September 12 - Japan is to launch a formal complaint about satirical cartoons published in a French newspaper that link the Fukushima nuclear crisis to the 2020 Summer Olympics and Paralympics awarded to Tokyo last weekend, a Government official confirmed today.
The cartoon, printed in Le Canard enchaîné, shows two sumo wrestlers with extra limbs in front of the crippled nuclear plant, while a commentator says: "Marvellous!

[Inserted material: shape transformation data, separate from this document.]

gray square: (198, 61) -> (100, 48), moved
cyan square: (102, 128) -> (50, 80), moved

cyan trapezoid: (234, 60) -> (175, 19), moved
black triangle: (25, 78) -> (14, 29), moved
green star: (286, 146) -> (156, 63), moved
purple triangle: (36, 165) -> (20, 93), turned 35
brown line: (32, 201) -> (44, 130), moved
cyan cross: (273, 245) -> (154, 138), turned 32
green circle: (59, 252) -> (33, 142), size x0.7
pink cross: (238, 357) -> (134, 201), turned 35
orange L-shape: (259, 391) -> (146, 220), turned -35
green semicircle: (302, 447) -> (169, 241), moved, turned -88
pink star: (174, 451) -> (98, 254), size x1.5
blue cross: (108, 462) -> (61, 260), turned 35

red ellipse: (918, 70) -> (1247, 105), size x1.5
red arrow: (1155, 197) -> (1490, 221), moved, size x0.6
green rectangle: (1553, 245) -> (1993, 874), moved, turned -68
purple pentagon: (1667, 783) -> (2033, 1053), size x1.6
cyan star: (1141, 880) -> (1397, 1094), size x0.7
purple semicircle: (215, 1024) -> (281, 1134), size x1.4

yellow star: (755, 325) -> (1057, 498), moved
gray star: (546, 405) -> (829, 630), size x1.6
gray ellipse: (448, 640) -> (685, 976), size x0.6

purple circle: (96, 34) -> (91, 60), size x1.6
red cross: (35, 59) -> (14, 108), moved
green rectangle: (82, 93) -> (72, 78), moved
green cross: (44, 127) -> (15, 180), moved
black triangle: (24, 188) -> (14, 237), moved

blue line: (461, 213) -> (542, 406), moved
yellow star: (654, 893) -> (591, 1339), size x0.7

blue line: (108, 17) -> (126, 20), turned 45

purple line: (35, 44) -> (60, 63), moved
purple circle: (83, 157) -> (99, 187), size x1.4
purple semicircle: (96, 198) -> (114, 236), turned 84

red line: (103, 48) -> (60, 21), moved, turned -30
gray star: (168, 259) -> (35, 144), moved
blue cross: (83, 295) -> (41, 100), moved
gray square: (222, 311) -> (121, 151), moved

Thanks to Fukushima, sumo is now an Olympic sport."
Another sketch shows people in nuclear protective clothing holding a Geiger counter by the side of a pool.
Japan's Chief Cabinet Secretary Yoshihide Suga said the cartoons "hurt the feelings of those who suffered through the Great East Japan Earthquake", referring to the devastating 2011 earthquake and tsunami that caused the triple meltdown of the Fukushima nuclear plant - the world's worst nuclear crisis since the 1986 Chernobyl disaster in the former Soviet Union.
"It is inappropriate and gives a wrong impression of the Fukushima contaminated water issue," he added.
"It is extremely regrettable."
Suga said Japan would lodge the complaint through the French embassy in Tokyo and that the Foreign Ministry had been directed to "thoroughly explain the situation" to avoid similar incidents.
This latest incident echoes that of last year when Japan was angered after broadcaster France 2's We're not lying show used a doctored photograph of Japanese goalkeeper Eiji Kawashima with four arms, saying it was the "Fukushima Effect" that helped him save goals during a football match between the two nations.
The television channel subsequently apologised.
Tokyo was awarded the 2020 Summer Olympics and Paralympics at the International Olympic Committee (IOC) Session in Buenos Aires last Saturday (September 7) amid growing concerns about leaking radioactive water from the Fukushima plant, which lies 141 miles north of the capital.
Japan's Prime Minister Shinzō Abe assured the IOC that the situation was "under control", however, just yesterday the operator of the plant admitted that levels of tritium, which is considered one of the least harmful radioactive elements, spiked more than 15 times in groundwater near a leaked tank over three days this week.